MASIH PERTAHANKAN CARA TRADISIONAL
AMBULU – Ditengah modernisasi, perajin terasi di kawasan Payangan Dusun Watu Ulo Desa Sumberejo Kecamatan Ambulu masih mempertahankan cara tradisional. Home industry terasi Payangan masih banyak mengunakan lesung untuk menumbuk udang hingga halus.

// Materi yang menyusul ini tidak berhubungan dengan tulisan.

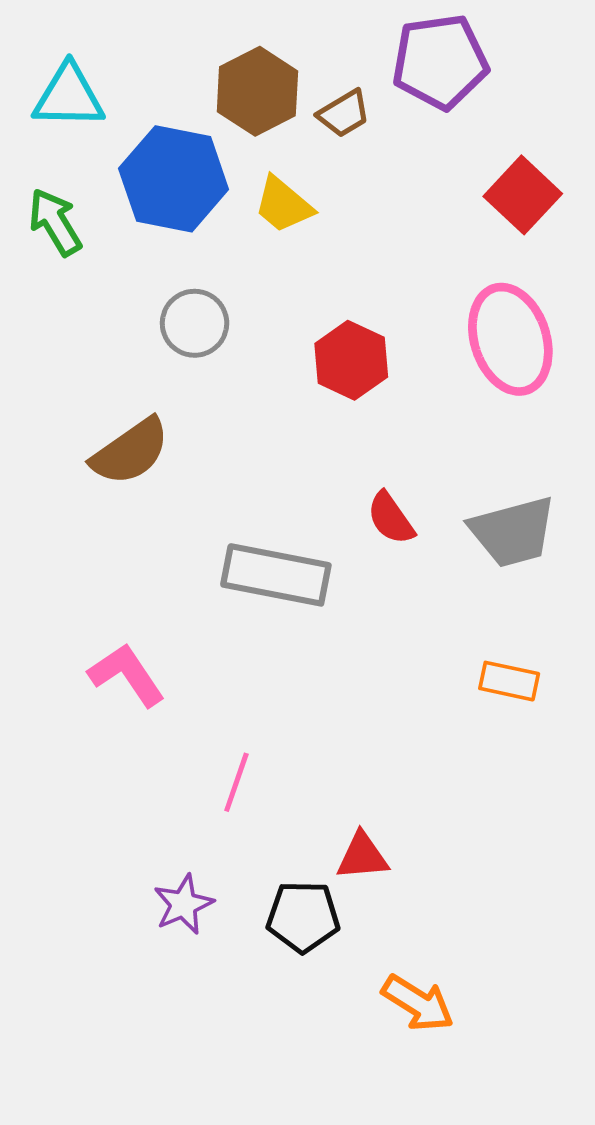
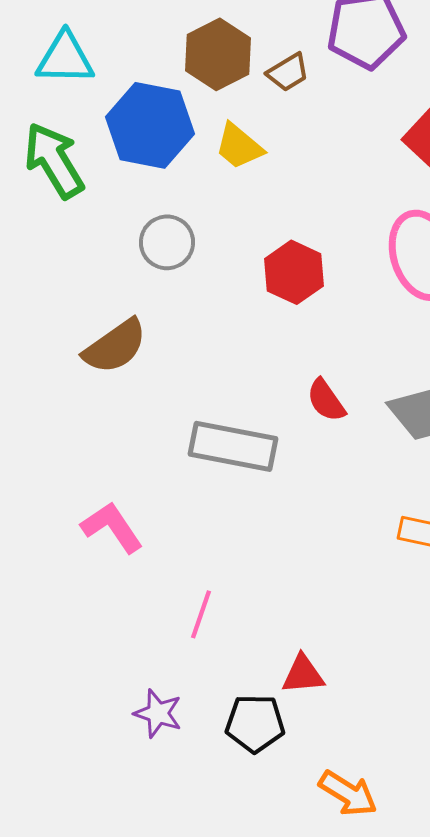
green arrow: (55, 222) -> (54, 160), size x1.4
purple star: (183, 904) -> (158, 713), turned -30

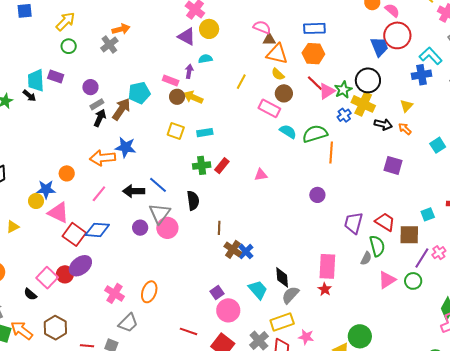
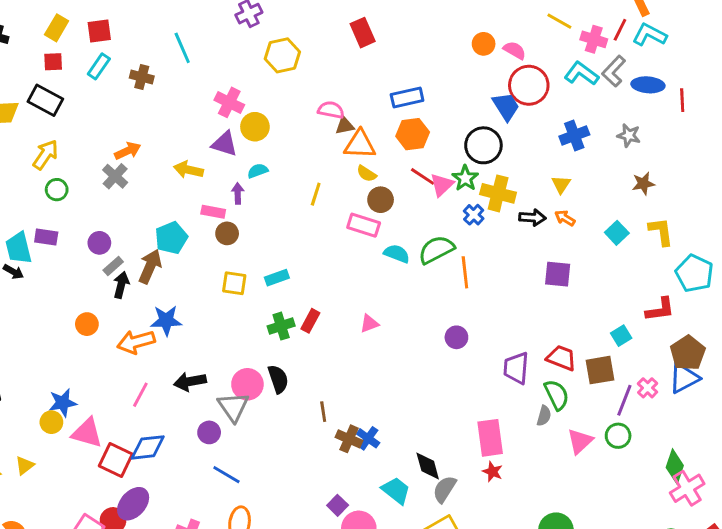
cyan L-shape: (431, 56) -> (581, 73), moved
black circle: (368, 80) -> (483, 145), moved
yellow arrow: (193, 97) -> (188, 170), moved
orange circle: (67, 173) -> (87, 324), moved
blue line: (158, 185) -> (226, 475), moved
pink circle: (167, 228) -> (247, 384), moved

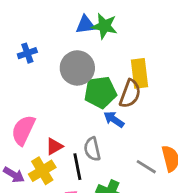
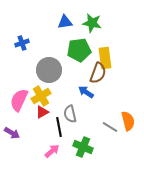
green star: (104, 26) -> (92, 23), moved
gray circle: (77, 68) -> (49, 70), moved
green pentagon: (100, 92) -> (79, 50), moved
yellow cross: (42, 171) -> (41, 96), moved

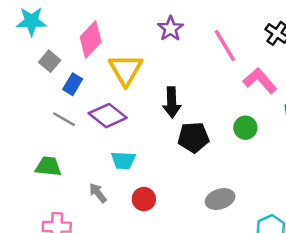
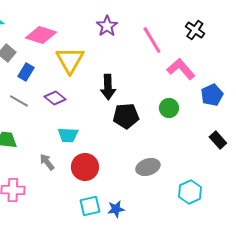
pink diamond: (91, 39) -> (41, 35), turned 64
purple diamond: (108, 116) -> (55, 98), size x0.7
red circle: (144, 199) -> (85, 167), size x1.4

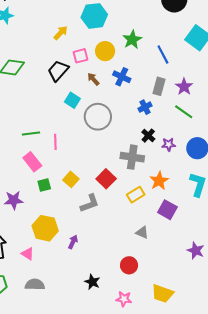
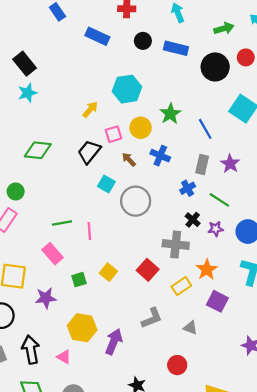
green line: (184, 112) -> (219, 200), moved
pink rectangle: (32, 162) -> (53, 254), moved
gray L-shape: (90, 203) -> (152, 318), moved
purple arrow: (73, 242) -> (114, 342), size x1.6

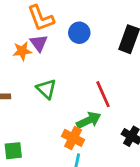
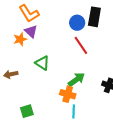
blue circle: (79, 33) -> (77, 23), moved
red line: (103, 94) -> (81, 45), moved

Kurang lebih ada sepuluh titik pengolahan terasi skala kecil di daerah ini. Umumnya, pemilik usaha mempekerjakan lima sampai sepuluh buruh lepas untuk mengolah udang jadi terasi. Mulai dari menjemur udang sebagai bahan baku, menghaluskan, menjemur lagi, dan pada akhirnya jadi batangan terasi. “Satu kuintal terasi upahnya Rp 200 ribu. Uang itu dibagi dengan berapa banyak orang yang bekerja,” ujar Busari, salah seorang buruh lepas terasi di Payangan.
Dari kisaran sepuluh lokasi produksi terasi itu, 75 persen masih menggunakan cara tradisional atau manual. Yaitu menghaluskan udang dengan cara menumbuknya di lesung. Sedangkan sisanya, sudah menggunakan peralatan mesin giling.
Juarni, 60, termasuk perajin terasi yang masih menggunakan metode manual. Warga Payangan yang mengaku sudah 30 tahun menekuni pengolahan terasi itu menuturkan, dengan cara ditumbuk, para pekerja bisa membuat satu keranjang udang menjadi terasi dalam tempo dua hari. “Jadi mulai dijemur, kemudian ditumbuk, lantas dijemur lagi, sampai siap dicetak menjadi terasi batangan itu butuh waktu dua hari,” ujarnya.
Proses penumbukan itu membutuhkan waktu kisaran dua jam setiap satu keranjang jika dikerjakan oleh sepuluh orang. Sementara itu, jika penghalusan mengandalkan mesin giling, dengan jumlah udang yang sama hanya membutuhkan waktu tidak lebih dari 15 menit.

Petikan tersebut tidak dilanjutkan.